I don’t know where this is going. I kind of wish I could cry. You know what I want actually? I do wish I was in hospital, so that I could just cry. And it be okay to cry because I’m depressed. Instead of on my own, in my house, July 4th, not doing anything. I don’t know. It’s kind of crazy. But if I was in hospital, I would want to be in my own bed, or at least a more comfortable bed, with a comforter and everything, without a fucking gown on. Being able to breathe. Not being interrupted at 5 am for a blood draw. All that good stuff. But… that’s not the way it is. I yearn to be able to look out the window and see the buildings downtown. Not because they’re harsh exactly. Some of them are beautiful. But they are made of concrete or steel, windows. My window here – it really doesn’t look out at anything.

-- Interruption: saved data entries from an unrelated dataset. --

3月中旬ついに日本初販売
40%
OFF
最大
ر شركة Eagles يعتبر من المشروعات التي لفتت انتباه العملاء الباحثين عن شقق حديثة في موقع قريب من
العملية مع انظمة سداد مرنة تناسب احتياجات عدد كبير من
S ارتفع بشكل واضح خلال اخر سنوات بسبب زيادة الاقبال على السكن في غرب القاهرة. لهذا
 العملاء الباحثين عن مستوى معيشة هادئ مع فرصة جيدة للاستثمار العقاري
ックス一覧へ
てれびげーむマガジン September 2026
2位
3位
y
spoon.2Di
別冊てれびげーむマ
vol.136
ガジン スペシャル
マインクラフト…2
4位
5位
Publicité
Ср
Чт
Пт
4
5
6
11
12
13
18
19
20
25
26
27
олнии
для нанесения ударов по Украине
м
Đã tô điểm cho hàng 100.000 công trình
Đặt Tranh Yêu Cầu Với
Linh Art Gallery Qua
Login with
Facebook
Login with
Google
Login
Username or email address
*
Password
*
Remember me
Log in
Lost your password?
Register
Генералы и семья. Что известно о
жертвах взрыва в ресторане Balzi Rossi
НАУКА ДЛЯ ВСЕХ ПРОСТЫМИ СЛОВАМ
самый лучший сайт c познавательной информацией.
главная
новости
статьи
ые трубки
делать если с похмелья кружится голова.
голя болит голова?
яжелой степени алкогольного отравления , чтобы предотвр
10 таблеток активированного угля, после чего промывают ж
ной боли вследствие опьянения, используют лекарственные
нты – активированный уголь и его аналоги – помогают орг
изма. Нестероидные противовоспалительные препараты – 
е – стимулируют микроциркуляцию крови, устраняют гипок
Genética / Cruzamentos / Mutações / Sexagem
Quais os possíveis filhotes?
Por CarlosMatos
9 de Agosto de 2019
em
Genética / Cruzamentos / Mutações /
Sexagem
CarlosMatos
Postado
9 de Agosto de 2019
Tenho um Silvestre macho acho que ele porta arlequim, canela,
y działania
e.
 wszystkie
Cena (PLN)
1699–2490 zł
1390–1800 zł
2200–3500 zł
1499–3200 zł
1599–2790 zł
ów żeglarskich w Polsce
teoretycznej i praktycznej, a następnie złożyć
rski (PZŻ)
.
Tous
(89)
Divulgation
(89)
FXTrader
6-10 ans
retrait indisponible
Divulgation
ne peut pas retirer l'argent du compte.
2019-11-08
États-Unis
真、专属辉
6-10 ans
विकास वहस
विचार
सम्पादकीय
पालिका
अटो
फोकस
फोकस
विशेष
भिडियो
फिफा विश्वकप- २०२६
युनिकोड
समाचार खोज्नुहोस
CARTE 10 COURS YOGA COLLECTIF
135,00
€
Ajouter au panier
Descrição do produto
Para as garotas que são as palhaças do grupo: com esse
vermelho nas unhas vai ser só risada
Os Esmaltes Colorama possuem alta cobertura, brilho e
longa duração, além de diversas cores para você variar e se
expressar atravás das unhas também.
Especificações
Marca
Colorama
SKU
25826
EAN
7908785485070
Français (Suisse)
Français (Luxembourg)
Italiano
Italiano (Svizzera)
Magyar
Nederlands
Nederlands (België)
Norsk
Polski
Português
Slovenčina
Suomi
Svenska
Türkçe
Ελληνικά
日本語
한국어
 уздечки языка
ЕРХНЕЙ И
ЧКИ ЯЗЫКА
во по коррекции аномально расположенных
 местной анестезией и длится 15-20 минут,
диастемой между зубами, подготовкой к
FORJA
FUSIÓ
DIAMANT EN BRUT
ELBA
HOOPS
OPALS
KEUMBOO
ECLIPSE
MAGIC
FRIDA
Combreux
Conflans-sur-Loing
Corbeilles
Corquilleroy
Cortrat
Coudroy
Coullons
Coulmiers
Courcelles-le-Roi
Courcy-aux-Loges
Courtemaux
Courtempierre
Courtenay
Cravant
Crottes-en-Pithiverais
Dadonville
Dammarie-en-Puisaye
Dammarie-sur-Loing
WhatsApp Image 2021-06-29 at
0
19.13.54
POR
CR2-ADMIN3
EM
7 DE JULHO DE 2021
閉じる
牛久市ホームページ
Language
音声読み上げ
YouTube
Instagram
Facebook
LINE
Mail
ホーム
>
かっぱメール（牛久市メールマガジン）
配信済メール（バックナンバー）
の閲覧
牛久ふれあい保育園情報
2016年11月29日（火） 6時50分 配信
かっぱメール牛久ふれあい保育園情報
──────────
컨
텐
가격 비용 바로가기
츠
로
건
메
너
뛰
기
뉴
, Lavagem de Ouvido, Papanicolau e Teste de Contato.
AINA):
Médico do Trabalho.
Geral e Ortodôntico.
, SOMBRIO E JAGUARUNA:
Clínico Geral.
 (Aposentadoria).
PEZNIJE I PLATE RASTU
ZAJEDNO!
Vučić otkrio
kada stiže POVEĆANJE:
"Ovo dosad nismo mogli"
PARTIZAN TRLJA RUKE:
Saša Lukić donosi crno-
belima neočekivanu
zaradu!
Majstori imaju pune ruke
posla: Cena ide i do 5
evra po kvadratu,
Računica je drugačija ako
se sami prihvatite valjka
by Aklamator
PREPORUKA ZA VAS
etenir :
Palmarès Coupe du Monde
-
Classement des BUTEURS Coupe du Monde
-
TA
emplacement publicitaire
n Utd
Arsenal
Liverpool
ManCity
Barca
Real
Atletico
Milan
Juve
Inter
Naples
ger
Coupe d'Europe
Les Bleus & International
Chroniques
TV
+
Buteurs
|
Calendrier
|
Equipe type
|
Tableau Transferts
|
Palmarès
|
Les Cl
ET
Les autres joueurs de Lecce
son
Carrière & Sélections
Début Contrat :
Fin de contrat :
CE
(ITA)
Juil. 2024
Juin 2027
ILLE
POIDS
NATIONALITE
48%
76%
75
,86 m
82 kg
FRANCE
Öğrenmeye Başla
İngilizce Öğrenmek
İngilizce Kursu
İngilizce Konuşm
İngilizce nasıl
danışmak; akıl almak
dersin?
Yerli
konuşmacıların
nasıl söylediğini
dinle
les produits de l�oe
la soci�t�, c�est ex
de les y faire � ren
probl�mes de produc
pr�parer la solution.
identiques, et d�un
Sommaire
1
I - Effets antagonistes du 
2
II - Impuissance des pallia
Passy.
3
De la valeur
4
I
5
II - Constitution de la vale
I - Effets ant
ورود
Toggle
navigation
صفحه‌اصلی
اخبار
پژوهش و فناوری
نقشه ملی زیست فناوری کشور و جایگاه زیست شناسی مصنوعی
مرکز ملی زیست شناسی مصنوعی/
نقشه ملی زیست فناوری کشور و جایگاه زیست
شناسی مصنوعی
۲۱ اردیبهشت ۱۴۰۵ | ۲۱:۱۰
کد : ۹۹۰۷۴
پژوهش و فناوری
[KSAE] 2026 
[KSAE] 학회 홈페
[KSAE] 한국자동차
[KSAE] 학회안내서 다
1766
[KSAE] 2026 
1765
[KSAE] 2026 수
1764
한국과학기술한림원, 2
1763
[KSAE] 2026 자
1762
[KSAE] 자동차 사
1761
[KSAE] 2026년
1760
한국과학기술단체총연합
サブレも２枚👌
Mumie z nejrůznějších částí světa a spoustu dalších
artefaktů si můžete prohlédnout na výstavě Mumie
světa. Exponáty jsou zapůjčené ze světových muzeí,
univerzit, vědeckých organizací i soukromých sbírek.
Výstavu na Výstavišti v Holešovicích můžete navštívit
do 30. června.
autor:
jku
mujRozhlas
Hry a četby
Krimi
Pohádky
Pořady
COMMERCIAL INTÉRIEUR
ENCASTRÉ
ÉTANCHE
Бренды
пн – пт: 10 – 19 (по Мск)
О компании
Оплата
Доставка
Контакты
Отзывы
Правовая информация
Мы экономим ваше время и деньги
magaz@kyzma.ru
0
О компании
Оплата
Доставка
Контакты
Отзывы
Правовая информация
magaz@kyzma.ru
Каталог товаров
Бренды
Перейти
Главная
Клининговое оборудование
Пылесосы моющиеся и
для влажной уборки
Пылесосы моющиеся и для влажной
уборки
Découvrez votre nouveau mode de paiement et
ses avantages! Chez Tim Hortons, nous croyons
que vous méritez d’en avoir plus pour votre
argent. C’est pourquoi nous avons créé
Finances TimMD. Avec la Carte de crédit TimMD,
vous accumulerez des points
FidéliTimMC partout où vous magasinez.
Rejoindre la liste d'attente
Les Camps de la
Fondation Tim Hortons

Except the side of a house. And I need to close it because there are people in the house. It’s not the same. My room is a mess.
It should be different. I should have been different. I was never attractive. I wasn’t ugly. But my body’s always been a weird shape. Fat thighs. Bent leg. Not as cute as my friends. I don’t wear makeup. I wear boys’ clothes. …… [sigh]…… fucked up hair. Yet here I am. Still. Sitting here. Knowing that I’ll never… fall in love and have that person love me back. I’m forty-two and it’s never happened. I’ve three kids, but it’s never happened. And it never will happen. I might fall in love with someone – it’s my duty to run away from them. Because no good can come from me. I would be taking… their potential for a future with someone else. And that’s not mine to take. Nothing is mine to take. I want him – he who I have not met yet – who I may never meet – I want him to meet someone and go for a walk along the lake. Maybe jog together. Cycle together. Go on various adventures. Hawaii. Rock-climbing. Anything. Everything that I can’t do. … [sigh] … Go somewhere without thinking. Just leave. Who am I to take that from him? It’s something you have to say early on. But then if he’s fallen for me at all anyway, then I’m in the wrong. I’ve done something wrong.
Suppose I’ll leave it there for now. Eighteen minutes. I’m sure there’ll be a ton more to talk about later. The End.